Salah satu bentuk ibadah yang dilaksanakan pada momen Idul Adha adalah penyembelihan hewan kurban. Proses penyembelihan ini dapat dilakukan sampai akhir hari tasyrik (tanggal 13 Dzulhijah). Daging-daging hewan yang sudah disembelih kemudian dibagikan kepada orang yang tidak mampu. Namun, muncul pertanyaan di kalangan masyarakat: apakah boleh berkurban untuk orang-orang yang sudah meninggal?

Menurut mayoritas ulama fikih yang bermazhab Hanafi, Hanbali, dan Maliki serta sebagian dari ulama mazhab Syafi’i, berkurban untuk mayit diperbolehkan secara mutlak. Pahala kurban tersebut dapat sampai kepada mayit dengan izin Allah Swt.

Hanya saja, menurut ulama mazhab Maliki boleh tetapi makruh. Alasan mereka adalah karena kematian tidak bisa menghalangi orang yang meninggal dunia untuk ber-taqarrub kepada Allah Swt sebagaimana dalam sedekah dan ibadah haji.

Akan tetapi ulama mazhab Hanbali justru berpendapat bahwa kurban untuk orang yang sudah meninggal lebih utama dari pada kurban untuk orang yang masih hidup. Sebab orang yang sudah meninggal sangat membutuhkan kiriman pahala.

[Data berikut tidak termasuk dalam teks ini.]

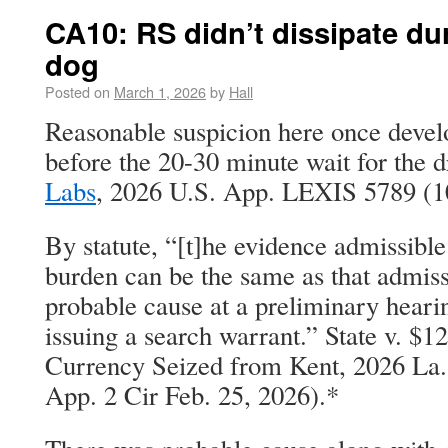
CA10: RS didn’t dissipate dur
dog
Posted on
March 1, 2026
by
Hall
Reasonable suspicion here once develo
before the 20-30 minute wait for the 
Labs
, 2026 U.S. App. LEXIS 5789 (10
By statute, “[t]he evidence admissible
burden can be the same as that admiss
probable cause at a preliminary hearin
issuing a search warrant.” State v. $1
Currency Seized from Kent, 2026 La
App. 2 Cir Feb. 25, 2026).*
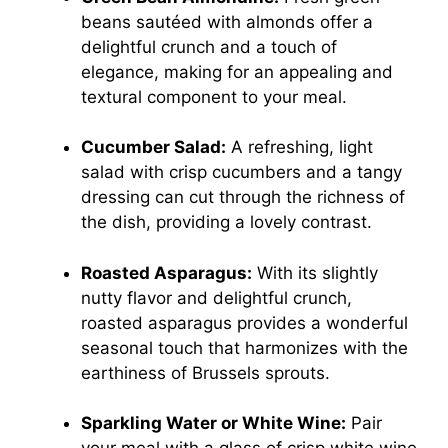
beans sautéed with almonds offer a
delightful crunch and a touch of
elegance, making for an appealing and
textural component to your meal.
Cucumber Salad:
A refreshing, light
salad with crisp cucumbers and a tangy
dressing can cut through the richness of
the dish, providing a lovely contrast.
Roasted Asparagus:
With its slightly
nutty flavor and delightful crunch,
roasted asparagus provides a wonderful
seasonal touch that harmonizes with the
earthiness of Brussels sprouts.
Sparkling Water or White Wine:
Pair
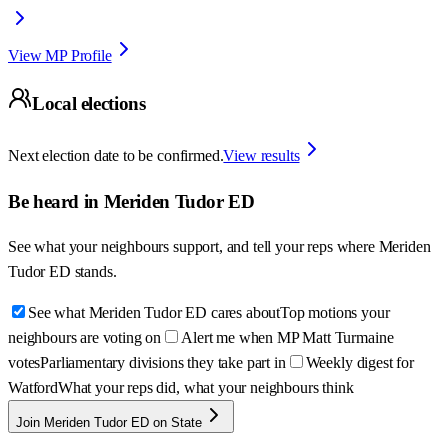
View MP Profile
Local elections
Next election date to be confirmed.
View results
Be heard in
Meriden Tudor ED
See what your neighbours support, and tell your reps where
Meriden
Tudor ED
stands.
See what Meriden Tudor ED cares about
Top motions your
neighbours are voting on
Alert me when MP Matt Turmaine
votes
Parliamentary divisions they take part in
Weekly digest for
Watford
What your reps did, what your neighbours think
Join Meriden Tudor ED on State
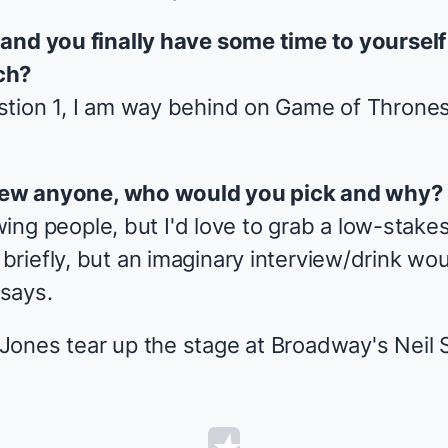
 and you finally have some time to yoursel
ch?
tion 1, I am way behind on
Game of Throne
rview anyone, who would you pick and why?
ewing people, but I'd love to grab a low-stake
iefly, but an imaginary interview/drink would
says.
ones tear up the stage at Broadway's Neil 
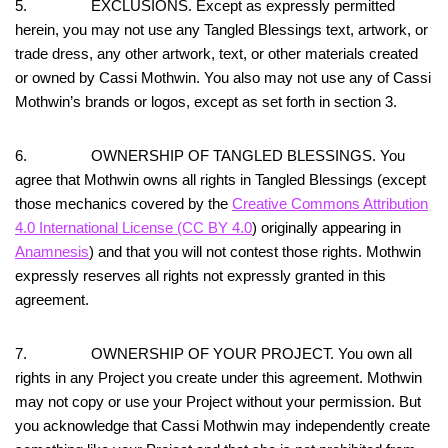
5. EXCLUSIONS. Except as expressly permitted
herein, you may not use any Tangled Blessings text, artwork, or
trade dress, any other artwork, text, or other materials created
or owned by Cassi Mothwin. You also may not use any of Cassi
Mothwin’s brands or logos, except as set forth in section 3.
6. OWNERSHIP OF TANGLED BLESSINGS. You
agree that Mothwin owns all rights in Tangled Blessings (except
those mechanics covered by the
Creative Commons Attribution
4.0 International License (CC BY 4.0
) originally appearing in
Anamnesis
) and that you will not contest those rights. Mothwin
expressly reserves all rights not expressly granted in this
agreement.
7. OWNERSHIP OF YOUR PROJECT. You own all
rights in any Project you create under this agreement. Mothwin
may not copy or use your Project without your permission. But
you acknowledge that Cassi Mothwin may independently create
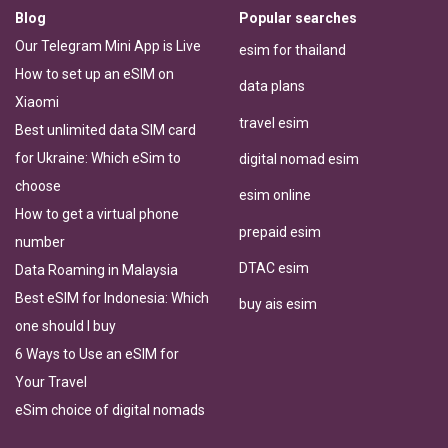
Blog
Popular searches
Our Telegram Mini App is Live
esim for thailand
How to set up an eSIM on
data plans
Xiaomi
travel esim
Best unlimited data SIM card
for Ukraine: Which eSim to
digital nomad esim
choose
esim online
How to get a virtual phone
prepaid esim
number
DTAC esim
Data Roaming in Malaysia
Best eSIM for Indonesia: Which
buy ais esim
one should I buy
6 Ways to Use an eSIM for
Your Travel
eSim choice of digital nomads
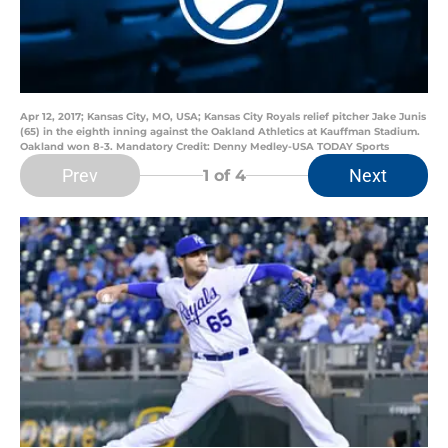
Apr 12, 2017; Kansas City, MO, USA; Kansas City Royals relief pitcher Jake Junis
(65) in the eighth inning against the Oakland Athletics at Kauffman Stadium.
Oakland won 8-3. Mandatory Credit: Denny Medley-USA TODAY Sports
Prev
Next
1
of 4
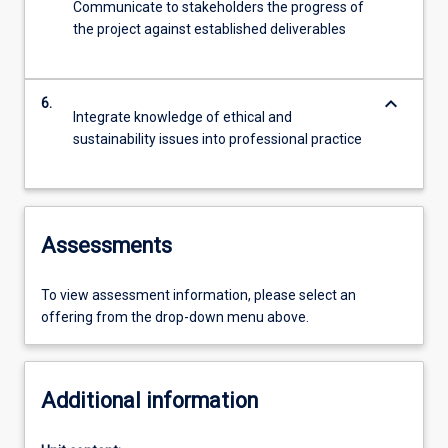
Communicate to stakeholders the progress of
the project against established deliverables
keyboard_arrow_down
6.
Integrate knowledge of ethical and
sustainability issues into professional practice
Assessments
To view assessment information, please select an
offering from the drop-down menu above.
Additional information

Pendapat mereka ini berdasarkan hadis sahih yang diriwayatkan oleh Sayyidah ‘Aisyah:

أَنَّ رَسُولَ اللهِ صَلَّى اللهُ عَلَيْهِ وَسَلَّمَ أُتِيَ بِكبش لِيُضَحِّيَ بِهِ، فأَضْجَعَهُ، ثُمَّ ذَبَحَهُ، ثُمَّ قَالَ: بِاسْمِ اللهِ، اللهُمَّ تَقَبَّلْ مِنْ مُحَمَّدٍ، وَآلِ مُحَمَّدٍ، وَمِنْ أُمَّةِ مُحَمَّدٍ، ثُمَّ ضَحَّى بِهِ

Artinya:“Rasul saw dibawakan seekor domba (kibas) yang akan dijadikan kurban. Kemudian Rasul saw membaringkan domba itu, lalu menyembelihnya. Pada saat akan menyembelih, beliau berdoa: ‘Dengan menyebut nama Allah, Ya Allah, terimalah kurban ini dari Muhammad, keluarga Muhammad, dan umat Muhammad.”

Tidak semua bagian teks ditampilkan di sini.